There are older SICKO threads on here, but they were written before most of the posters had a chance to see the movie. I just saw it last weekend as it was the first time it played within 100 miles of me. (This may be more for Great Debates, but I’ll start it here and leave it to the discretion of they who are but one letter removed from the gods.)
I think Michael Moore is a great film-maker and propagandist, but I’m well aware that he’s self-important and prone to embellishment/fact altering/misrepresentations/outright lies in his books and movies. I take anything he says with a grain of salt and put him on par with Rush Limbaugh or Bill O’Reilly in terms of fairness and accuracy. That said, I thought this was by far his best and most powerful film.
I understood the reasons for the Cuban publicity/propaganda stunt and it was definitely entertaining, but I thought it detracted from the film. I agreed with a poster in another column that it’s about a .000001% likelihood that a Cuban citizen or an American would be welcomed with the same open arms, smiling faces, and the daughter of Che Guevara if they sought healthcare for the same ailments without a camera crew in tow. That said, it IS a fact that the Americans who accompanied Moore on the highly controversial stunt DID receive quality healthcare they’d be denied due to red tape nonsense in the U.S…
I thought the strongest moments were:
THE HORROR STORIES
examples:
-the Humana employee whose daughter died because she took her to the nearest hospital rather than a Humana hospital
-the woman whose ambulance ride was disallowed because she was unconscious after the car accident and thus didn’t get it “preapproved” (the exact same thing has happened to two people I know)
-The woman whose husband died even though his brother was a perfect marrow match because the procedure was “experimental” (and as she mentioned, had the company’s executives had a wife or child with the same condition you know it wouldn’t have been
-Dr. Linda Peeno, who testified under oath before Congress that she and other doctor executives caused deaths by denying treatment they knew to be neither experimental or unnecessary and were encouraged with bonuses to deny more
THE EUROPEAN HEALTHCARE SYSTEMS
I know that he’s showing England, Canada, and France at their absolute best, but that being taken as granted it’s still true that-
-Europeans still manage to live well on a middle-class/upper middle-class income ($100k in USD) in spite of the taxes they pay for national health plans
-English doctors still live very comfortably on what they’re paid by national health plans
-worry about medical bills just isn’t a factor in those countries (and they have higher standards of living/life expectancies)
-Canadians interviewed (and I’m sure there are others who’d differ, but I don’t have ready stats to know how many there are) didn’t seem to think that they had to wait exorbitant amounts of time to get necessary care
THE TONY BENN INTERVIEW
I hope they release the entirety of this on the DVD. Benn raised some excellent points and questions about the history of the British healthcare system, including the fact it was started when the nation was bankrupt after WW2 and cost far less than the military.
I’m not enough of an optimist to think that we’ll see massive reform in U.S. Healthcare as long as the medical and pharmaceutical companies have billions to buy politicians and lobbyists, but it is something that I’m surprised doesn’t cause more of a grass roots debates since the working classes are extremely affected by healthcare costs, we all would turn down a dream job if it didn’t provide healthcare, and even the rich can be bankrupted by healthcare costs.

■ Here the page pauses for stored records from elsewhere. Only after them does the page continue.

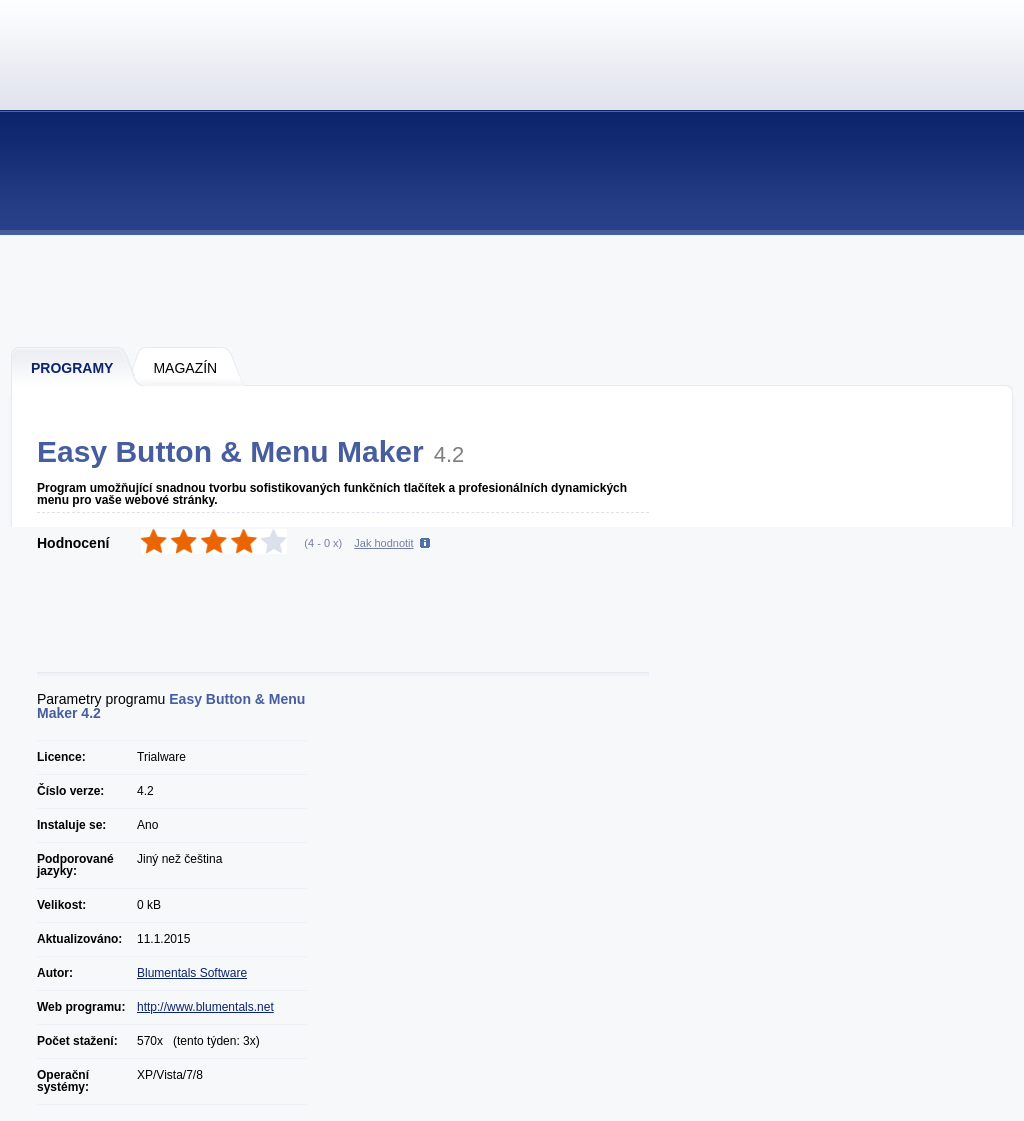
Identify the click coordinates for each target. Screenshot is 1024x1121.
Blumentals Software (192, 973)
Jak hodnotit (383, 543)
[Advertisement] (513, 290)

And most of us have either had healthcare nightmares or know people who have.
I’m missing three teeth that my dental coverage won’t replace due to a technicality, and I have severe arthritis in my neck because I couldn’t afford care for a neck injury I received in an accident 20 years ago (when I was making just too much to be covered by the state and too little to afford insurance). My mother spent years paying off $6,000 in bills for a knee surgery that was disallowed as a “pre-existing condition” even though the previous knee injury [many years before] in question was according to her doctor’s not connected to the one she had the operation for. A a former co-worker’s insurance would not cover reparative surgery to repair the scars caused when her daughter was injured in a fire because their experts said it was elective and cosmetic in nature. At the same point, when I worked for a state funded mental health agencies I knew millions of dollars worth of healthcare fraud on a first name basis including (and I’m not making it up or embellishing) a male hypochondriac for whom the state paid for PMS medication (his girlfriend had it and he swore he had the same symptoms) that he didn’t even need to see the doctor to get the scripts for (the doctor would write him anything to shut him up).
So, that said- what’d you think of the movie? Weak points-strong points- non-committal points? Did it do anything to strengthen, weaken or change your views on whether we should have a nationalized healthcare plan?